About this task
Every record below is to be restated word for word, and no picture is to be copied.
========================
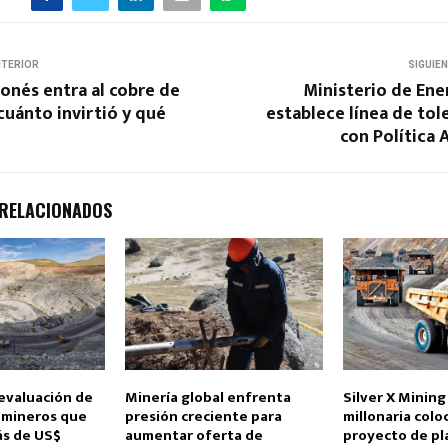
NTERIOR
SIGUIE
onés entra al cobre de
Ministerio de Ene
cuánto invirtió y qué
establece línea de tol
con Política
 RELACIONADOS
evaluación de
Minería global enfrenta
Silver X Mining
 mineros que
presión creciente para
millonaria colo
s de US$
aumentar oferta de
proyecto de pl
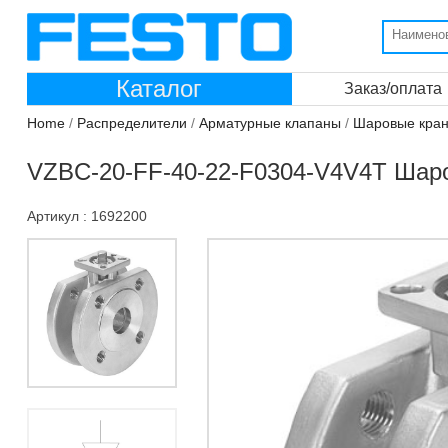
Каталог
Заказ/оплата
Home
/
Распределители
/
Арматурные клапаны
/
Шаровые кран
VZBC-20-FF-40-22-F0304-V4V4T Шар
Артикул : 1692200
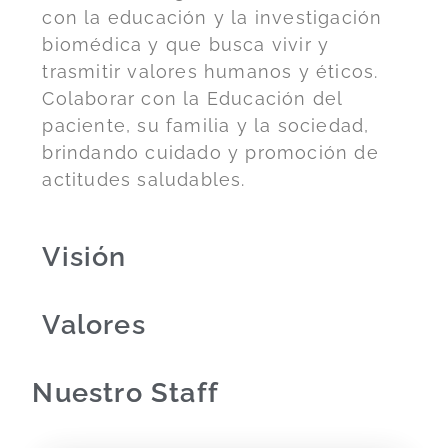
con la educación y la investigación
biomédica y que busca vivir y
trasmitir valores humanos y éticos.
Colaborar con la Educación del
paciente, su familia y la sociedad,
brindando cuidado y promoción de
actitudes saludables.
Visión
Valores
Nuestro Staff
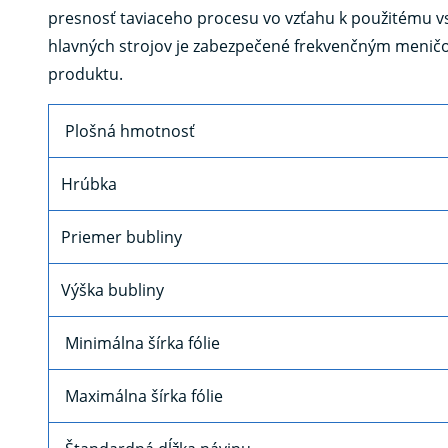
presnosť taviaceho procesu vo vzťahu k použitému vs
hlavných strojov je zabezpečené frekvenčným meničom
produktu.
Plošná hmotnosť
Hrúbka
Priemer bubliny
Výška bubliny
Minimálna šírka fólie
Maximálna šírka fólie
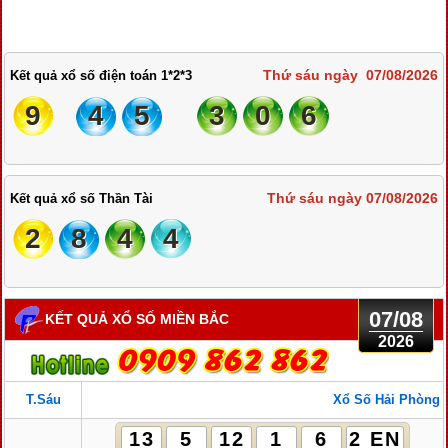
Thứ sáu ngày 07/08/2026
Kết quả xổ số điện toán 1*2*3
9
4
5
3
0
6
Thứ sáu ngày 07/08/2026
Kết quả xổ số Thần Tài
2
8
4
4
07/08
KẾT QUẢ XỔ SỐ MIỀN BẮC
2026
T.Sáu
Xổ Số Hải Phòng
13
5
12
1
6
2 EN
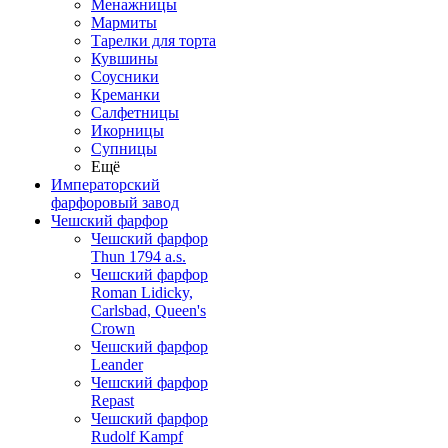
Менажницы
Мармиты
Тарелки для торта
Кувшины
Соусники
Креманки
Салфетницы
Икорницы
Супницы
Ещё
Императорский
фарфоровый завод
Чешский фарфор
Чешский фарфор
Thun 1794 a.s.
Чешский фарфор
Roman Lidicky,
Carlsbad, Queen's
Crown
Чешский фарфор
Leander
Чешский фарфор
Repast
Чешский фарфор
Rudolf Kampf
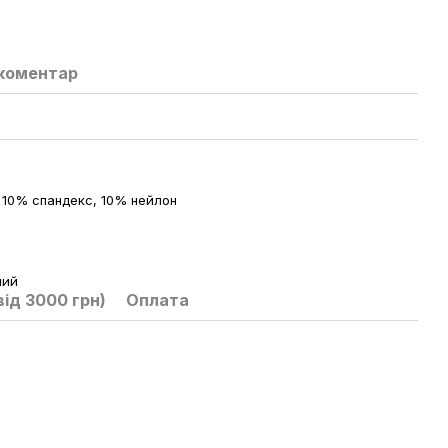
 коментар
 10% спандекс, 10% нейлон
ний
ід 3000 грн)
Оплата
========================
Solution for this exercise
NTERIOR
SIGUIE
onés entra al cobre de
Ministerio de Ene
cuánto invirtió y qué
establece línea de tol
con Política
 RELACIONADOS
evaluación de
Minería global enfrenta
Silver X Mining
 mineros que
presión creciente para
millonaria colo
s de US$
aumentar oferta de
proyecto de pl
Каталог
Заказ/оплата
Home
/
Распределители
/
Арматурные клапаны
/
Шаровые кран
VZBC-20-FF-40-22-F0304-V4V4T Шар
Артикул : 1692200
con la educación y la investigación
biomédica y que busca vivir y
trasmitir valores humanos y éticos.
Colaborar con la Educación del
paciente, su familia y la sociedad,
brindando cuidado y promoción de
actitudes saludables.
Visión
Valores
Nuestro Staff
presnosť taviaceho procesu vo vzťahu k použitému vs
hlavných strojov je zabezpečené frekvenčným meničom
produktu.
Plošná hmotnosť
Hrúbka
Priemer bubliny
Výška bubliny
Minimálna šírka fólie
Maximálna šírka fólie
Thứ sáu ngày 07/08/2026
Kết quả xổ số điện toán 1*2*3
9
4
5
3
0
6
Thứ sáu ngày 07/08/2026
Kết quả xổ số Thần Tài
2
8
4
4
07/08
KẾT QUẢ XỔ SỐ MIỀN BẮC
2026
T.Sáu
Xổ Số Hải Phòng
13
5
12
1
6
2 EN
Менажницы
Мармиты
Тарелки для торта
Кувшины
Соусники
Креманки
Салфетницы
Икорницы
Супницы
Ещё
Императорский
фарфоровый завод
Чешский фарфор
Чешский фарфор
Thun 1794 a.s.
Чешский фарфор
Roman Lidicky,
Carlsbad, Queen's
Crown
Чешский фарфор
Leander
Чешский фарфор
Repast
Чешский фарфор
Rudolf Kampf
 коментар
 10% спандекс, 10% нейлон
ний
ід 3000 грн)
Оплата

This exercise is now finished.